As estratégias adotadas lá fora servem para o País?

Gondo: É preciso entender que, no Brasil, o mercado de carros eletrificados é recente. Ele está crescendo aos poucos, mas ainda é pequeno. Os números são promissores: em 2021, as vendas deverão superar 50%, em relação ao ano passado. Na Europa, as políticas públicas foram implantadas há uma década e só agora observamos uma curva ascendente expressiva nas vendas. Lá, os carros elétricos já representam cerca de 5% da frota circulante. Aqui, a história só está começando e precisamos ter também o foco nas empresas comprometidas com a agenda ESG [meio ambiente, social e governança corporativa] – na qual o carro elétrico se insere – e preocupadas com os impactos ambientais.

“A Renault vai trabalhar em todos os ciclos de vida das baterias”

Ricardo Gondo: “Carsharing é uma interessante solução de mobilidade sustentável, que já vem usando carros elétricos”

Na continuação da entrevista, Ricardo Gondo, presidente da Renault do Brasil, fala sobre outros planos e desafios da montadora francesa.

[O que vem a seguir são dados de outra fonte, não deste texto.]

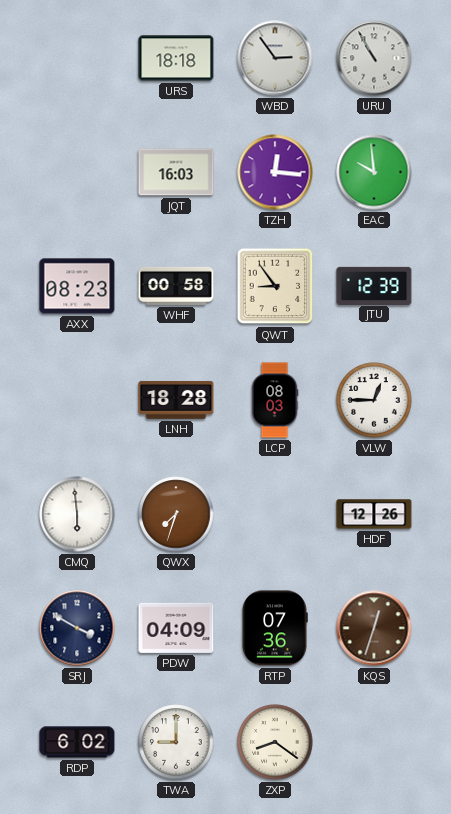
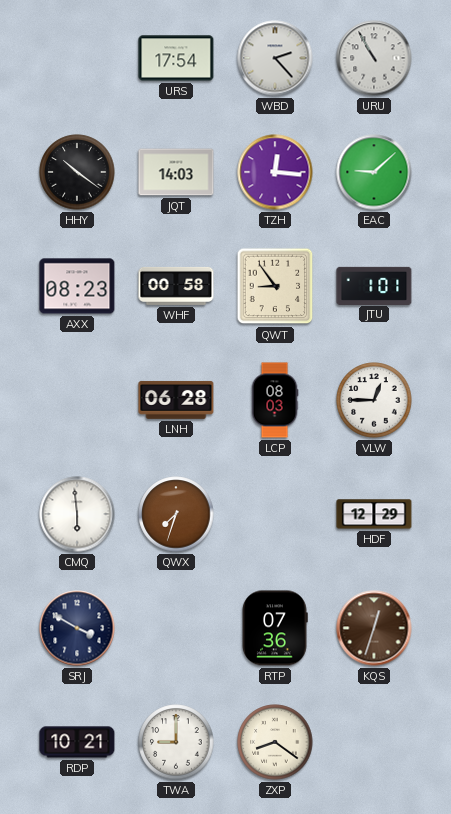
URS: 18:18 -> 17:54
WBD: 2:54 -> 2:23
HHY: none -> 10:21
JQT: 16:03 -> 14:03
EAC: 9:59 -> 9:08
JTU: 12:39 -> 1:01
LNH: 18:28 -> 06:28
HDF: 12:26 -> 12:29
PDW: 04:09 -> none
RDP: 6:02 -> 10:21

As vendas, então, devem se concentrar nas empresas?

Ricardo Gondo: Veja o caso da nova geração do Renault Zoe, lançada em abril e que custa acima de R$ 200 mil. Quem compra o Zoe? Cerca de 80% das vendas são para empresas. Com o Kangoo elétrico, esse número sobe para 100%. Os elétricos se encaixam perfeitamente em novos modelos de negócio e em soluções de mobilidade. Mas isso vale também para os automóveis térmicos. Por isso, seguimos investindo nos motores a combustão.

Em qual solução de mobilidade o Zoe é muito usado?

Gondo: O Renault Zoe é o modelo mais vendido na Europa, em que já circulam mais de 400 mil unidades. Lá, soluções de mobilidade sustentável já são discutidas há dez anos e o carsharing – o compartilhamento de carros – vem ganhando espaço. Na Espanha, temos 700 Zoe no serviço de compartilhamento e, em Paris, são mais 500. O usuário faz toda a operação por aplicativo. No Brasil, o sistema de carsharing com carros elétricos começa a ser praticado.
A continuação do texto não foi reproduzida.